Homeless Veterans Among Hundreds Seeking Help | Charleston, South Carolina | Post and Courier
A year ago, 1970s Army veteran Danny Brown was homeless and living in a tent in Savannah. He now is in Charleston, trying to get back on his feet.
While Brown has seen a lot in the past 12 months, one troubling trend he has noticed is the growing number of younger vets also on the streets.
“Most seemed to be offered a lot of help, but it’s all paper help,” he said, pointing to the hurdles and bureaucracy behind seeking health care, a job or housing.
Brown was among the hundreds who showed up Thursday in North Charleston for the 12th annual Stand Down Against Homelessness, widely seen as an annual gauge of the region’s homeless issues.
Sponsors said the event has grown into one of the largest of its kind in the country. An estimated 2,500 people, slightly up from last year, are expected to be seen and screened before the program wraps-up today at Armory Park.

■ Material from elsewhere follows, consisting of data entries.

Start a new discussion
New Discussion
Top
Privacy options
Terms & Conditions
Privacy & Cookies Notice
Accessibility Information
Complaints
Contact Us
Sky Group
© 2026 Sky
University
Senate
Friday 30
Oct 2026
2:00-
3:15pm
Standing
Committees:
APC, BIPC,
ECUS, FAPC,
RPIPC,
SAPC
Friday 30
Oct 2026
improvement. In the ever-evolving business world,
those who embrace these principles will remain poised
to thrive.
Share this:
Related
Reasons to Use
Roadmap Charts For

As many as one-third of those who are helped are expected to be veterans.
Most agree that the issue of homeless ex-warriors will worsen in the future, with a significant jump expected in the 12 months after the last of the 40,000 troops recently ordered home from Iraq return.

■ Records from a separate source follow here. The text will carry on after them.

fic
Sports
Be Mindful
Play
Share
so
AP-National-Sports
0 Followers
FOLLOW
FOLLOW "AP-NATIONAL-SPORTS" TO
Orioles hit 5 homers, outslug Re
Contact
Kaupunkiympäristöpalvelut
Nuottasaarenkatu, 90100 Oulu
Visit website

“It takes about a year,” said Tonya Lobbestael, public affairs officer at the Ralph H. Johnson VA Medical Center in Charleston, a co-sponsor of the event with Goodwill Industries.
Within that time, former servicemen and women usually can figure out how difficult, or simple, their transition out of the military will be, she said.
The Charleston area’s number of homeless is estimated to be around 17,500, with as many as 15 percent of them veterans. Nationally, the number of homeless vets today is estimated at around 76,000.